WORK TASK: The reply must consist of one number: how many lines of the data include the word "cell".

SUPPLIED MATERIAL:
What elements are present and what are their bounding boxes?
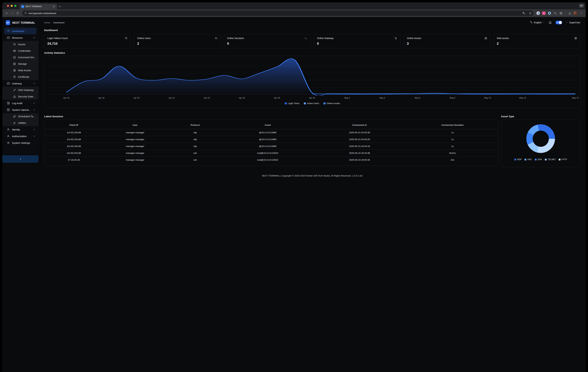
stat-card-online-users: Online Users 2 xyxy=(134,34,221,48)
tab-strip: NT NEXT TERMINAL + xyxy=(2,2,294,9)
sidebar-item-security-gate[interactable]: Security Gate... xyxy=(2,93,39,100)
sidebar-item-assets[interactable]: Assets xyxy=(2,41,39,48)
sidebar-item-label: Dashboard xyxy=(12,30,35,33)
legend-swatch xyxy=(285,102,287,104)
main-content: Home / Dashboard English xyxy=(39,17,294,186)
column-header: Asset xyxy=(223,124,294,126)
sidebar-item-label: Authorization xyxy=(12,135,31,138)
table-cell: ssh xyxy=(167,152,223,154)
terminal-icon xyxy=(13,56,16,59)
x-axis-tick: Apr 20 xyxy=(133,97,139,99)
shield-slash-icon xyxy=(125,37,128,40)
globe-icon xyxy=(13,69,16,72)
gear-icon xyxy=(7,141,10,144)
close-window-button[interactable] xyxy=(7,5,9,7)
area-chart-svg xyxy=(48,58,294,95)
stat-card-login-failure-count: Login Failure Count 24,710 xyxy=(44,34,131,48)
tab-close-icon[interactable] xyxy=(52,5,55,8)
sidebar-item-ssh-gateway[interactable]: SSH Gateway xyxy=(2,87,39,93)
sidebar-item-identity[interactable]: Identity xyxy=(2,126,39,133)
minimize-window-button[interactable] xyxy=(11,5,13,7)
chevron-up-icon xyxy=(33,109,35,111)
sidebar-item-label: Identity xyxy=(12,128,31,131)
breadcrumb: Home / Dashboard xyxy=(44,21,64,24)
stat-value: 0 xyxy=(227,42,294,45)
sidebar-item-label: System Settings xyxy=(12,142,35,144)
back-icon[interactable] xyxy=(5,11,9,15)
x-axis-tick: Apr 18 xyxy=(98,97,105,99)
new-tab-button[interactable]: + xyxy=(59,5,61,8)
sidebar-item-resource[interactable]: Resource xyxy=(2,34,39,41)
site-controls-icon[interactable] xyxy=(24,12,27,15)
table-cell: rdp xyxy=(167,131,223,134)
sidebar-item-storage[interactable]: Storage xyxy=(2,61,39,67)
sidebar-item-label: Web Assets xyxy=(18,69,35,72)
sidebar-item-utilities[interactable]: Utilities xyxy=(2,120,39,126)
app-logo[interactable]: NT NEXT TERMINAL xyxy=(2,19,39,26)
sidebar-item-label: Command Sni... xyxy=(18,56,35,59)
cloud-icon xyxy=(7,82,10,85)
x-axis-tick: Apr 26 xyxy=(239,97,245,99)
forward-icon[interactable] xyxy=(10,11,14,15)
sidebar-item-label: Resource xyxy=(12,36,31,39)
stat-value: 2 xyxy=(137,42,218,45)
network-icon xyxy=(13,95,16,98)
sidebar-item-scheduled-ta[interactable]: Scheduled Ta... xyxy=(2,113,39,120)
address-bar[interactable]: next.typesafe.cn/dashboard xyxy=(22,11,294,16)
table-cell: 114.93.253.88 xyxy=(44,152,103,154)
sidebar-item-label: Scheduled Ta... xyxy=(18,115,35,118)
sidebar-item-certificate[interactable]: Certificate xyxy=(2,74,39,80)
stat-value: 24,710 xyxy=(47,42,128,45)
url-text[interactable]: next.typesafe.cn/dashboard xyxy=(29,12,294,14)
column-header: Client IP xyxy=(44,124,103,126)
footer-copyright: NEXT TERMINAL | Copyright © 2020-2025 Po… xyxy=(44,175,294,177)
logo-badge: NT xyxy=(6,20,10,25)
sidebar-item-dashboard[interactable]: Dashboard xyxy=(4,28,36,34)
sidebar-item-authorization[interactable]: Authorization xyxy=(2,133,39,140)
browser-tab[interactable]: NT NEXT TERMINAL xyxy=(20,4,57,9)
table-cell: 114.93.253.88 xyxy=(44,131,103,134)
users-icon xyxy=(215,37,218,40)
breadcrumb-home[interactable]: Home xyxy=(44,21,50,24)
maximize-window-button[interactable] xyxy=(14,5,16,7)
sidebar-item-credentials[interactable]: Credentials xyxy=(2,48,39,54)
cloud-icon xyxy=(7,36,10,39)
wrench-icon xyxy=(13,121,16,124)
chevron-down-icon xyxy=(33,128,35,131)
sliders-icon xyxy=(7,108,10,111)
table-cell: @10.0.4.9:13389 xyxy=(223,138,294,141)
file-text-icon xyxy=(7,101,10,105)
sidebar-item-label: System Operat... xyxy=(12,109,31,111)
sidebar-collapse-button[interactable] xyxy=(2,155,39,163)
sessions-table: Client IPUserProtocolAssetConnected AtCo… xyxy=(44,121,294,163)
table-cell: rdp xyxy=(167,145,223,147)
activity-area-chart xyxy=(48,58,294,95)
table-body: 114.93.253.88manager-managerrdp@10.0.4.9… xyxy=(44,129,294,163)
x-axis-tick: Apr 28 xyxy=(274,97,280,99)
sidebar-item-web-assets[interactable]: Web Assets xyxy=(2,67,39,74)
monitor-icon xyxy=(13,43,16,46)
sessions-section-label: Latest Sessions xyxy=(44,115,294,118)
table-cell: @10.0.4.9:13389 xyxy=(223,145,294,147)
bottom-section: Latest Sessions Client IPUserProtocolAss… xyxy=(44,112,294,167)
legend-item-login-times[interactable]: Login Times xyxy=(285,102,294,105)
table-header-row: Client IPUserProtocolAssetConnected AtCo… xyxy=(44,121,294,129)
activity-chart-card: Apr 16Apr 18Apr 20Apr 22Apr 24Apr 26Apr … xyxy=(44,56,294,108)
sidebar-item-system-settings[interactable]: System Settings xyxy=(2,140,39,146)
sidebar-item-gateway[interactable]: Gateway xyxy=(2,80,39,87)
legend-label: Login Times xyxy=(288,102,294,105)
table-cell: 114.93.253.88 xyxy=(44,145,103,147)
stat-card-online-sessions: Online Sessions 0 xyxy=(224,34,294,48)
column-header: User xyxy=(103,124,167,126)
gauge-icon xyxy=(7,29,10,33)
stat-cards-row: Login Failure Count 24,710Online Users 2… xyxy=(44,34,294,48)
sidebar: NT NEXT TERMINAL Dashboard Resource Asse… xyxy=(2,17,39,163)
sidebar-item-command-sni[interactable]: Command Sni... xyxy=(2,54,39,61)
sidebar-item-system-operat[interactable]: System Operat... xyxy=(2,106,39,113)
sidebar-item-label: Security Gate... xyxy=(18,95,35,98)
reload-icon[interactable] xyxy=(15,11,20,15)
shield-check-icon xyxy=(13,75,16,78)
chevron-down-icon xyxy=(33,135,35,137)
sidebar-item-log-audit[interactable]: Log Audit xyxy=(2,100,39,106)
sidebar-item-label: Utilities xyxy=(18,121,35,124)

ANSWER FOR THE TASK: 8